Below are recommendations for data processing and analysis needs for complex data transformations.
Every CommCare project must eventually interpret the Case and Form data collected by mobile workers. There are two key questions embedded in the design of a data pipeline: the method of export (eg. basic export interface) and the automation of analysis (eg. VBA queries). Both of these assumptions should be regularly revisited in projects that are planning to do large-scale data analysis (~50,000+ rows exported at a time).
Method of Export
|E1||Basic export interface||0 - 50,000 rows||None|
|E2||Daily Saved Exports*||0 - 500,000 rows||None|
|E3||CommCare Data Export Tool writes to an Excel file||10,000 - 500,000 rows|
|E4||CommCare Data Export Tool writes to a database||50,000 - 1,000,000+ rows|
*Note: Daily Saved Exports are pre-compiled data exports.
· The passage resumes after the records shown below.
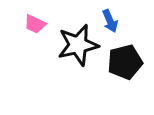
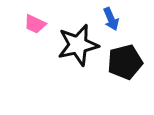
blue arrow: moved 1 px right, 2 px up
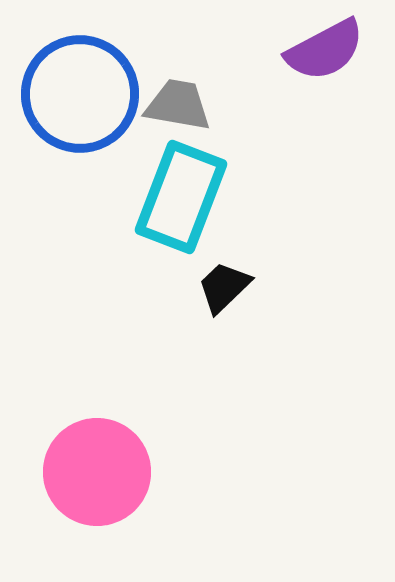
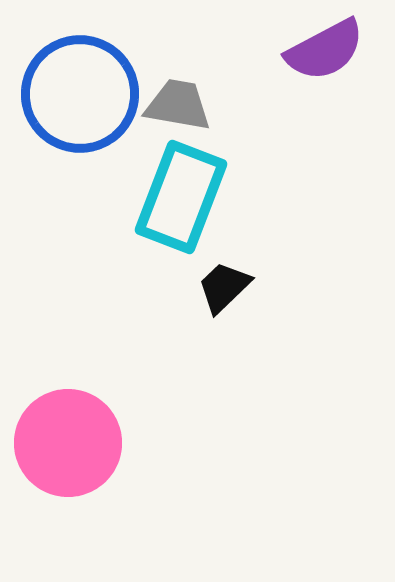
pink circle: moved 29 px left, 29 px up
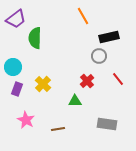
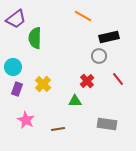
orange line: rotated 30 degrees counterclockwise
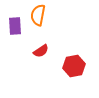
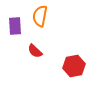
orange semicircle: moved 2 px right, 1 px down
red semicircle: moved 6 px left; rotated 77 degrees clockwise
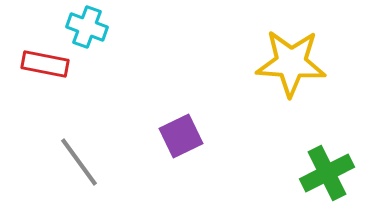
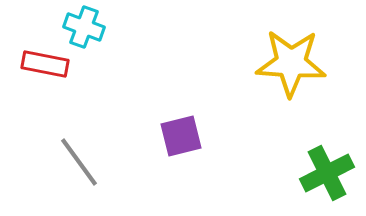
cyan cross: moved 3 px left
purple square: rotated 12 degrees clockwise
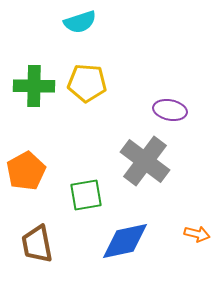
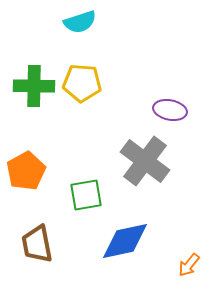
yellow pentagon: moved 5 px left
orange arrow: moved 8 px left, 31 px down; rotated 115 degrees clockwise
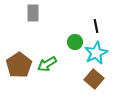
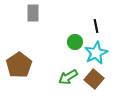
green arrow: moved 21 px right, 13 px down
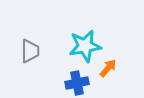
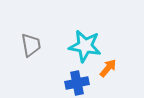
cyan star: rotated 20 degrees clockwise
gray trapezoid: moved 1 px right, 6 px up; rotated 10 degrees counterclockwise
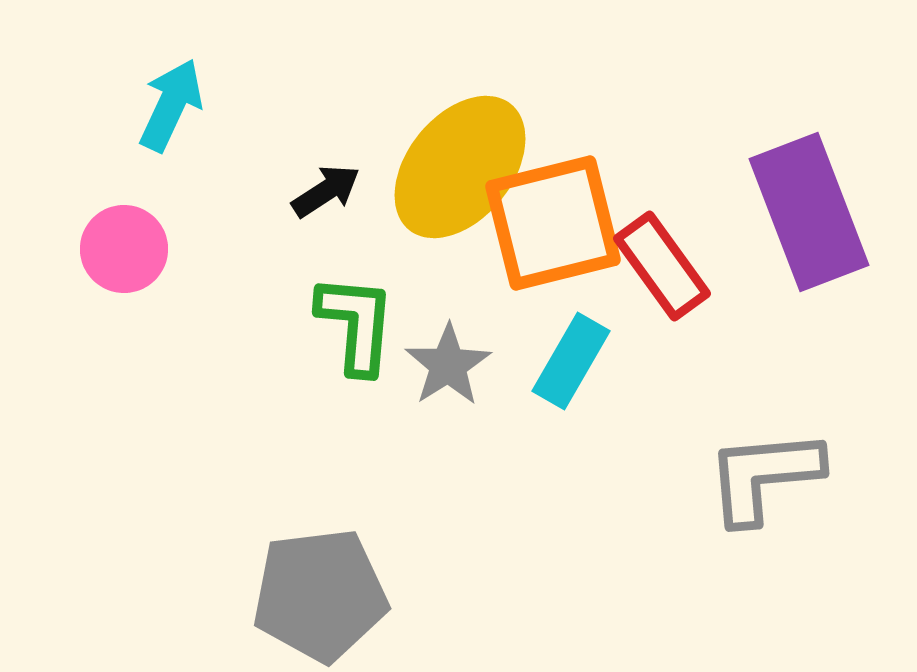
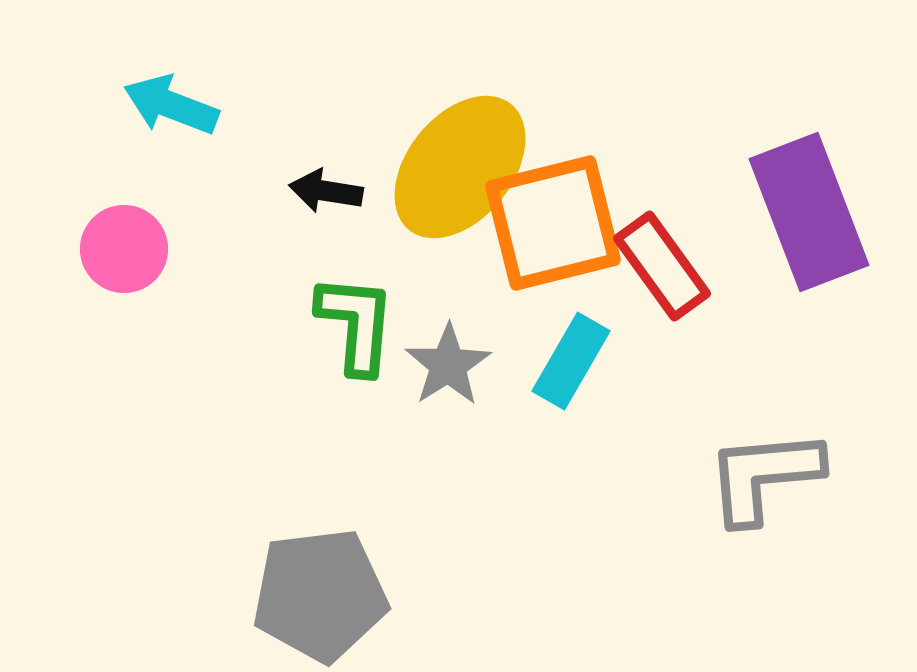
cyan arrow: rotated 94 degrees counterclockwise
black arrow: rotated 138 degrees counterclockwise
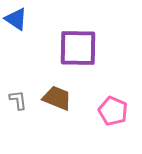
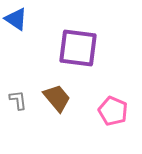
purple square: rotated 6 degrees clockwise
brown trapezoid: rotated 28 degrees clockwise
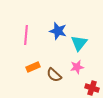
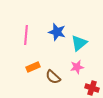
blue star: moved 1 px left, 1 px down
cyan triangle: rotated 12 degrees clockwise
brown semicircle: moved 1 px left, 2 px down
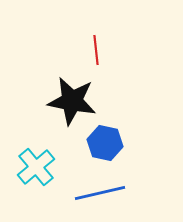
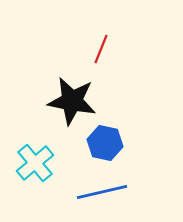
red line: moved 5 px right, 1 px up; rotated 28 degrees clockwise
cyan cross: moved 1 px left, 4 px up
blue line: moved 2 px right, 1 px up
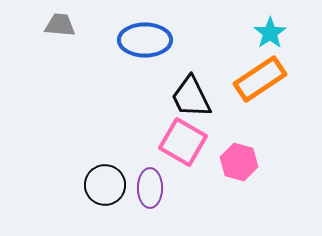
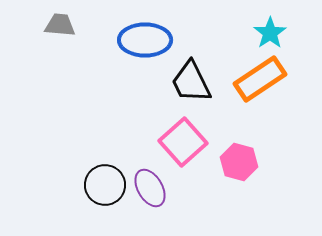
black trapezoid: moved 15 px up
pink square: rotated 18 degrees clockwise
purple ellipse: rotated 30 degrees counterclockwise
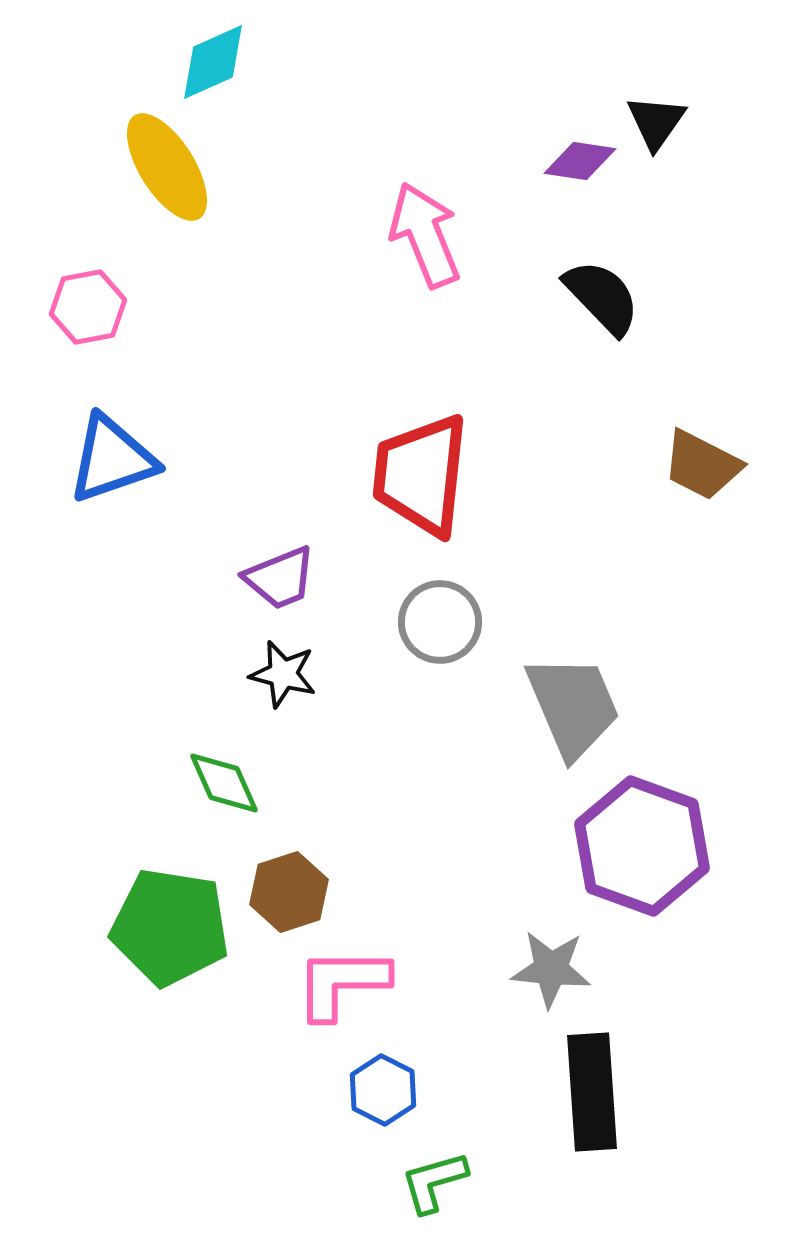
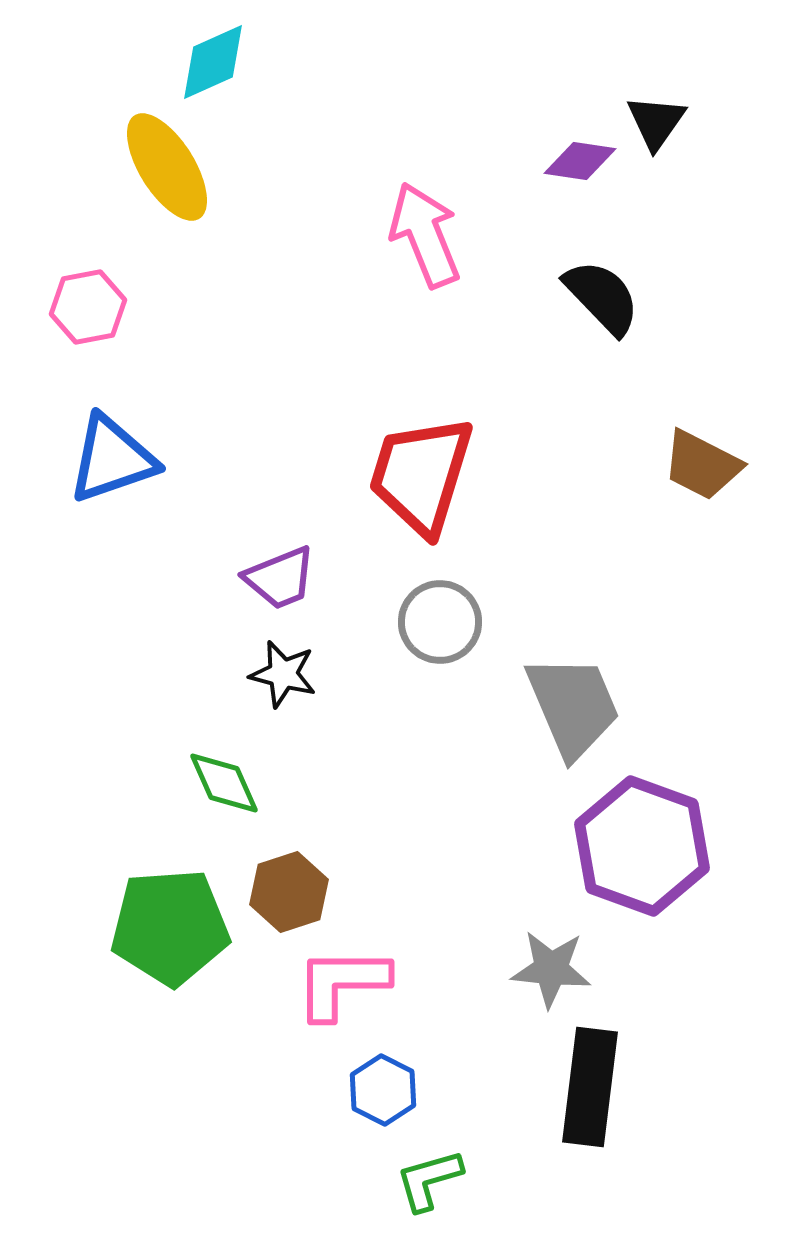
red trapezoid: rotated 11 degrees clockwise
green pentagon: rotated 13 degrees counterclockwise
black rectangle: moved 2 px left, 5 px up; rotated 11 degrees clockwise
green L-shape: moved 5 px left, 2 px up
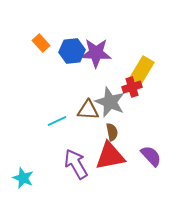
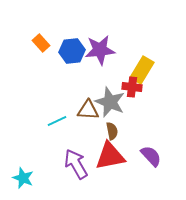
purple star: moved 4 px right, 3 px up; rotated 8 degrees counterclockwise
red cross: rotated 24 degrees clockwise
brown semicircle: moved 1 px up
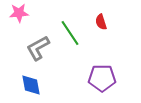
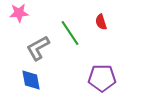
blue diamond: moved 5 px up
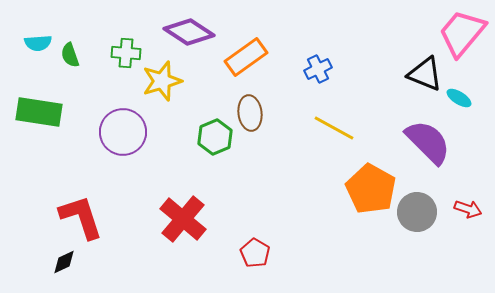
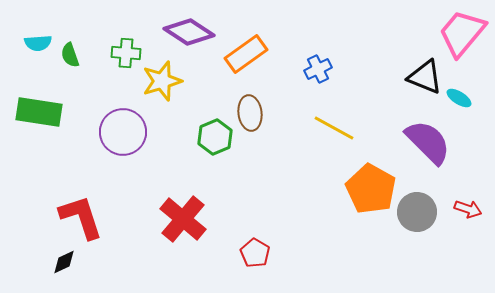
orange rectangle: moved 3 px up
black triangle: moved 3 px down
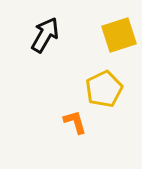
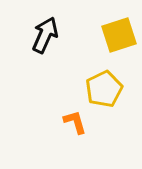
black arrow: rotated 6 degrees counterclockwise
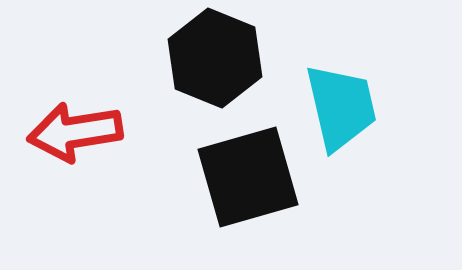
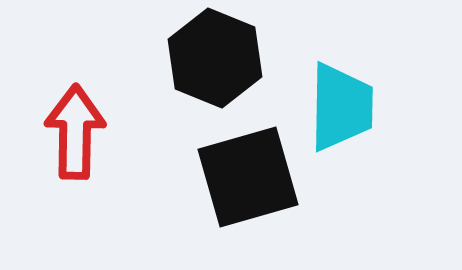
cyan trapezoid: rotated 14 degrees clockwise
red arrow: rotated 100 degrees clockwise
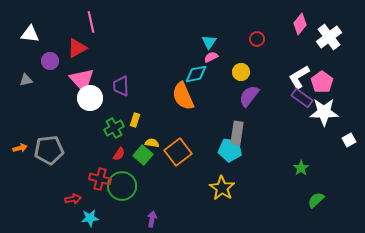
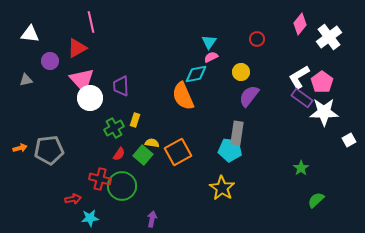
orange square: rotated 8 degrees clockwise
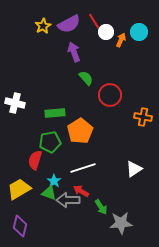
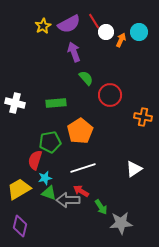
green rectangle: moved 1 px right, 10 px up
cyan star: moved 9 px left, 3 px up; rotated 24 degrees clockwise
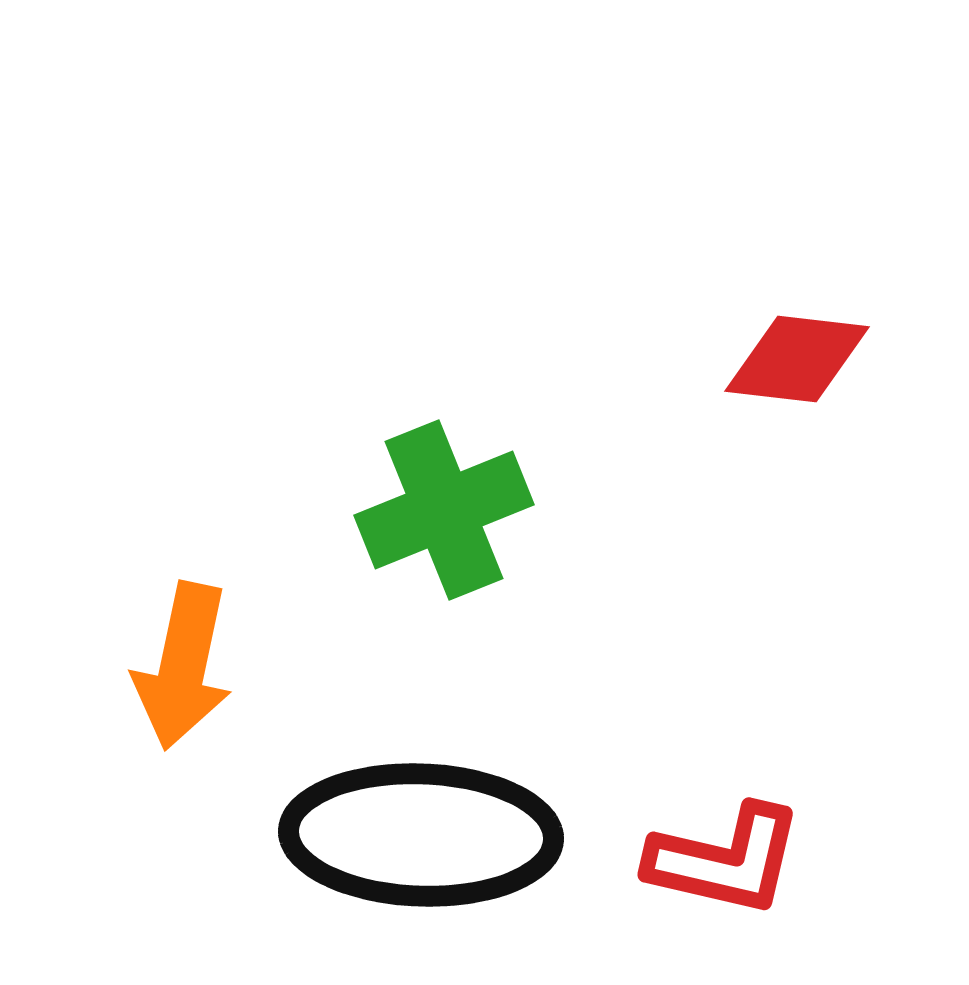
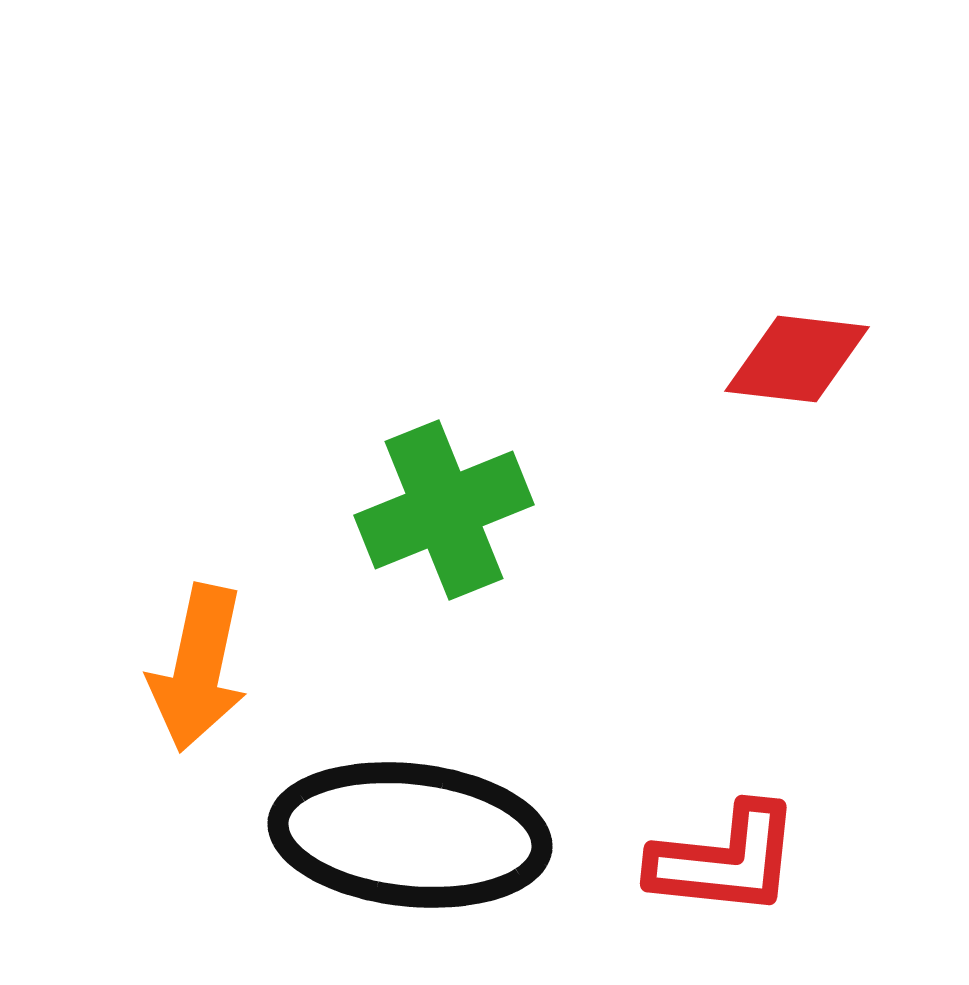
orange arrow: moved 15 px right, 2 px down
black ellipse: moved 11 px left; rotated 4 degrees clockwise
red L-shape: rotated 7 degrees counterclockwise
This means that when you go to CommCare HQ, you can download fresh data immediately instead of waiting for a new file to be generated.
Automation of analysis
|Analysis approach||Export method||Scale||Requirements|
|A1||Export into Excel for manual analysis*||E1, E2, E3||0 - 200,000 rows|
|A2||Export into Excel and use macros for analysis||E1, E2, E3||1,000 - 200,000 rows|
Export into a CSV and use either: a scripting language (Python, Ruby, Perl, etc), stats package (Stata, SPSS, SAS, R, MATLAB, etc), or business intelligence software (Tableau, Google Fusion Tables) for analysis
|E1, E2, E3||50,000 - 1,000,000+ rows|
|A4||Export into a database and use database queries (SQL, etc) for analysis||E4||50,000 - 1,000,000+ rows|
|A5||Export into a database and use a web service to dynamically query the database||E4||50,000 - 1,000,000+ rows|
*Note: Depending on the complexity of indicators being calculated, this option does go beyond pivot table capabilities and not be a viable option regardless of the number of rows.